Forecasted key 2020 housing trends
- Millennials expand their domination of the market – Demand from those born between 1981-1997 will reach new highs in 2020 with millennials accounting for more than 50 percent of all mortgages by the spring. Several factors are at play here. In 2020, the largest cohort of millennials – 4.8 million of them – will turn 30, a time when many purchase their first home, while the oldest members of the generation will reach 39, often a point when many look to move from the city to the suburbs for family-friendly amenities. The largest generation in history will consolidate their top spot in mortgage originations and effectively outnumber Gen X and baby boomers combined in their share of purchases.
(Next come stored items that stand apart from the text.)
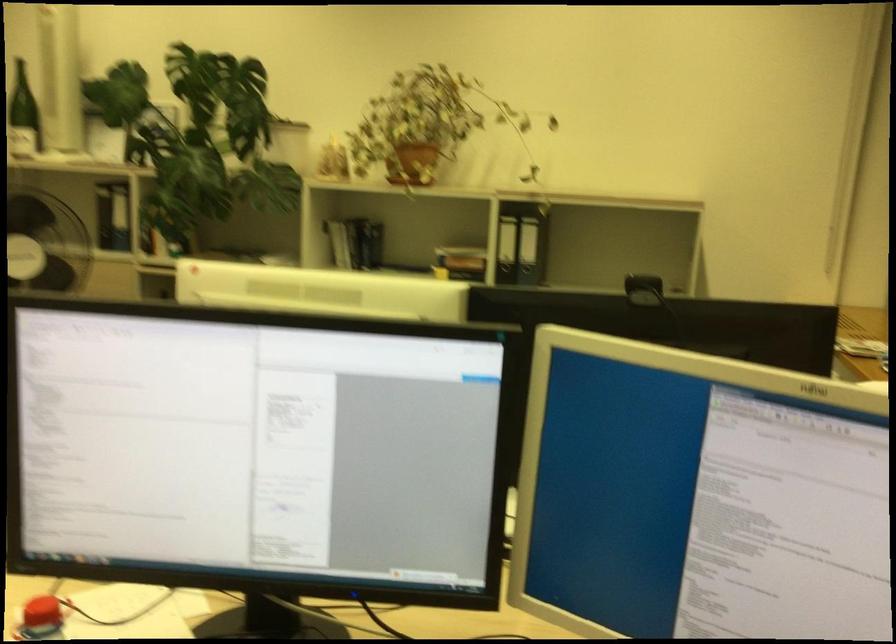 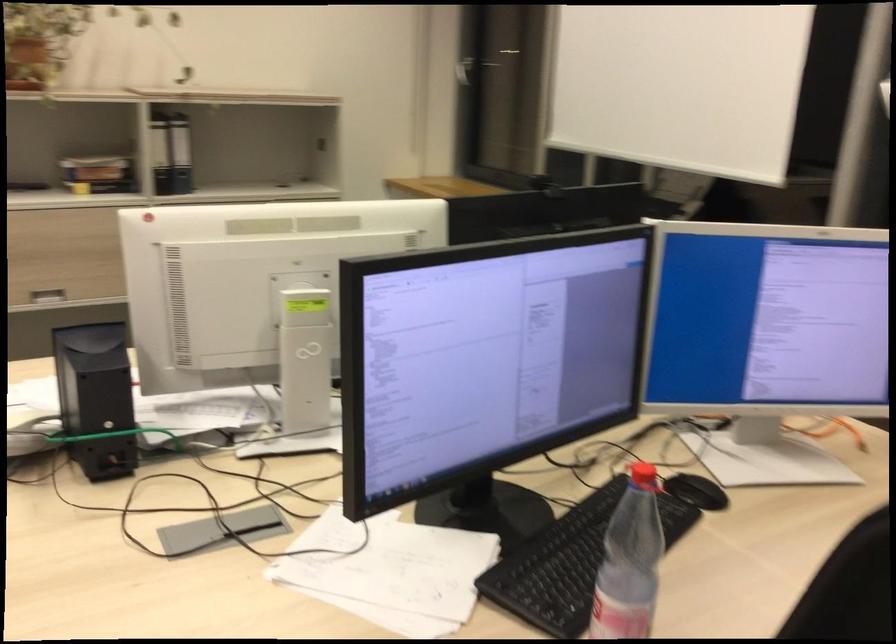 Where in the second image is the point corresponding to (460,265) from the first image?

(105, 175) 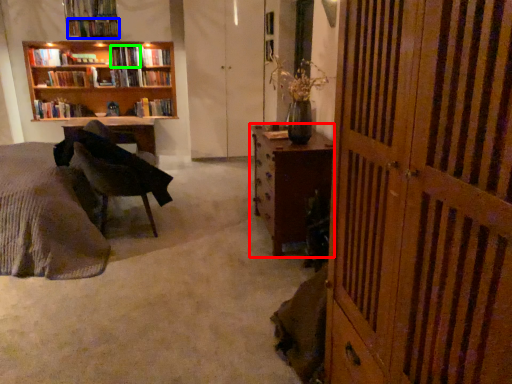 Question: Which object is the farthest from desk (highlighted by a red box)? Choose among these: book (highlighted by a blue box) or book (highlighted by a green box).

Choices:
 (A) book
 (B) book

Answer: (A) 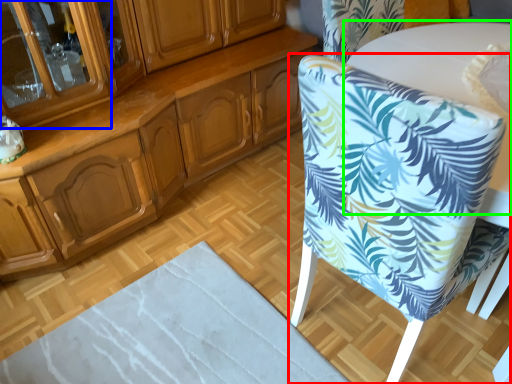 Question: Which is farther away from chair (highlighted by a red box)? glass door (highlighted by a blue box) or round table (highlighted by a green box)?

Choices:
 (A) glass door
 (B) round table

Answer: (A) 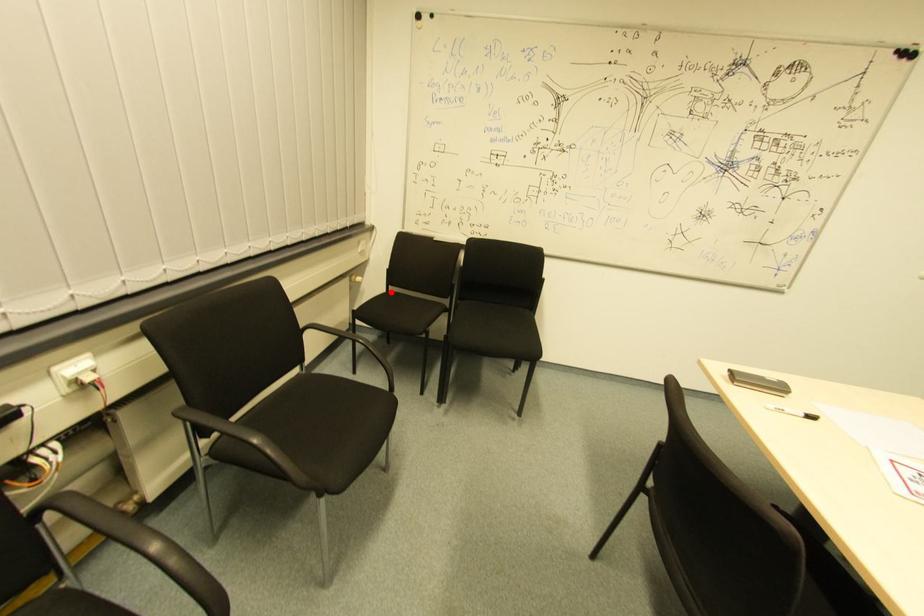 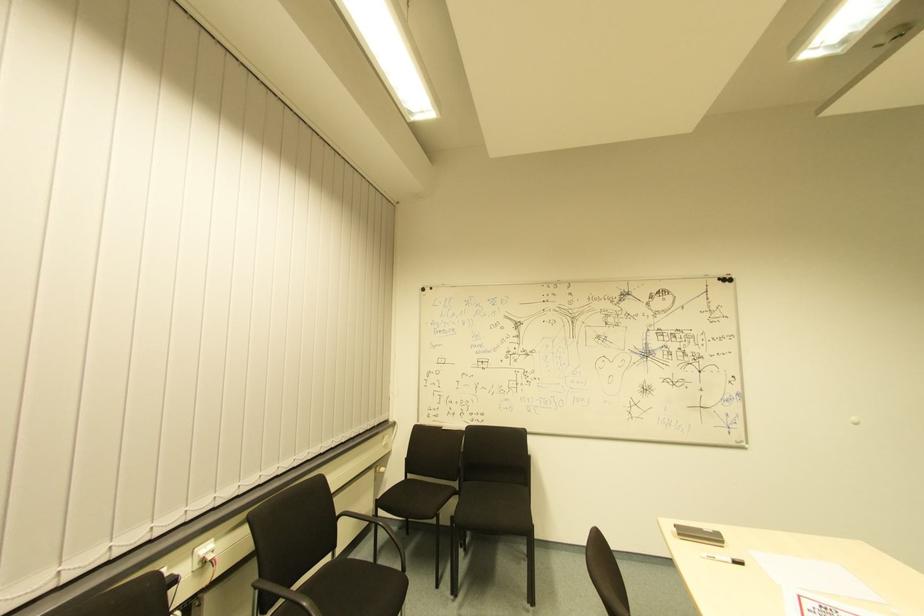 Question: I am providing you with two images of the same scene from different viewpoints. A red point is shown in image1. For the corresponding object point in image2, is it positioned nearer or farther from the camera?

Choices:
 (A) Nearer
 (B) Farther

Answer: (B) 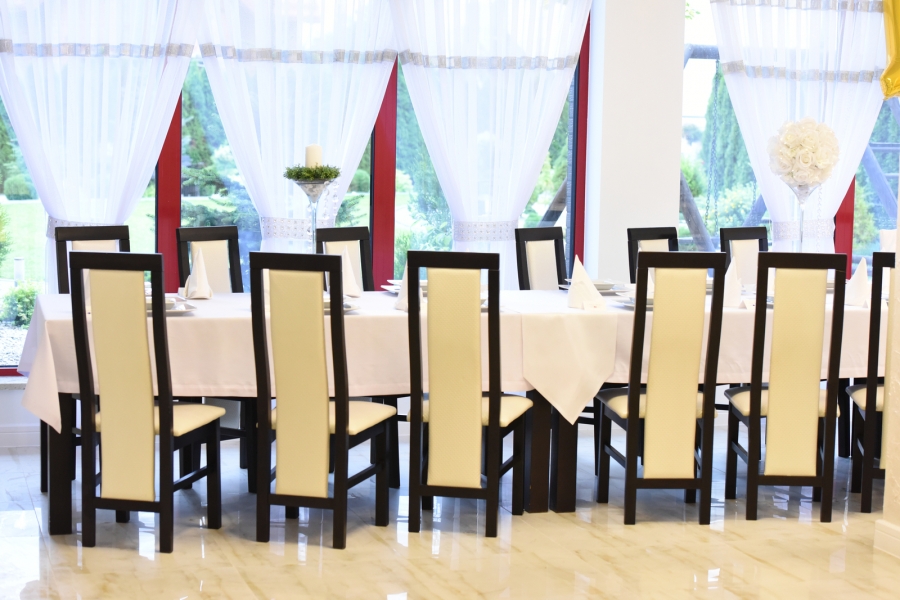 Identify the location of chairs on the near side of the table. This screenshot has width=900, height=600. (121, 459), (310, 461), (466, 442), (704, 421), (804, 420), (884, 427). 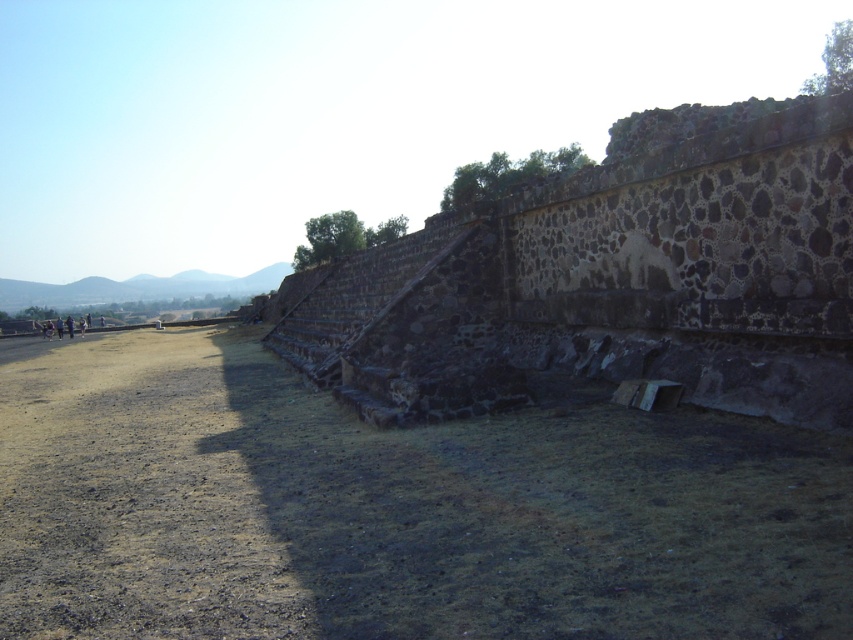 Question: Which of the following is the farthest from the observer?

Choices:
 (A) brown dirt track at lower left
 (B) rustic stone stairs at center
 (C) brown/dry soil at center

Answer: (B)

Question: Does brown/dry soil at center appear on the right side of rustic stone stairs at center?

Choices:
 (A) yes
 (B) no

Answer: (A)

Question: Which object is farther from the camera taking this photo?

Choices:
 (A) brown/dry soil at center
 (B) rustic stone stairs at center

Answer: (B)

Question: Where is brown/dry soil at center located in relation to brown dirt track at lower left in the image?

Choices:
 (A) below
 (B) above

Answer: (B)

Question: Does rustic stone stairs at center have a smaller size compared to brown dirt track at lower left?

Choices:
 (A) no
 (B) yes

Answer: (A)

Question: Which is farther from the brown/dry soil at center?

- Growing economic uncertainty – Although a recession isn’t likely in 2020, the economy will show signs of softening. The pullback in business spending is expected to lead to a slowdown in consumer spending. Housing remains the largest single consumer expense, making home-buying activity a major contributor to the U.S. economy and a bellwether for economic expectations. Rising uncertainty about the economic outlook will dampen consumer enthusiasm about spending, leading to a decline in sales and an increase in homeowners’ tenure
- Low inventory – Despite increases in new construction, next year will once again fail to bring a solution to the inventory shortage that has plagued the housing market since 2015. Inventory could reach a historic low as a steady flow of demand, especially for entry level homes, and declining seller sentiment combine to keep a lid on sales transactions. With housing prices expected to stabilize and concern over economic uncertainty, there will be little incentive for baby boomers to sell in the coming year. The younger Gen X is more likely to upsize and free up entry level homes, but not fast enough to ease inventory woes.
- Affordability brings secondary markets to the center stage – As buyers are priced out of suburban environments near large metropolitan areas, they will begin searching for family-friendly lifestyles in other metros or across state lines. Cities in Arizona, Nevada and Texas will continue to benefit from shoppers looking for more affordable alternatives to California. Meanwhile, home seekers from expensive Northeast markets will find the warmer options in the Carolinas, Georgia and Florida attractive. Midwest markets will become more attractive, as buyers will find the affordable housing and solid, diversified economies of Ohio, Indiana and Kansas compelling.
- Election will be 2020 wild card – Along with the presidential election, there will be candidates running for 35 of the 100 seats in the U.S. Senate, along with 435 seats in the House of Representatives. The 2020 elections will be closely watched by consumers and businesses for indications of potential changes. Although the outcome of the presidential election is not directly tied to the performance of the housing market, business optimism and investments, along with consumer confidence and spending do influence economic output, and can also influence housing activity. Looking at housing trends over the past three decades, the pace of sales, price and inventory are intertwined with economic performance – employment, wages, and interest rates.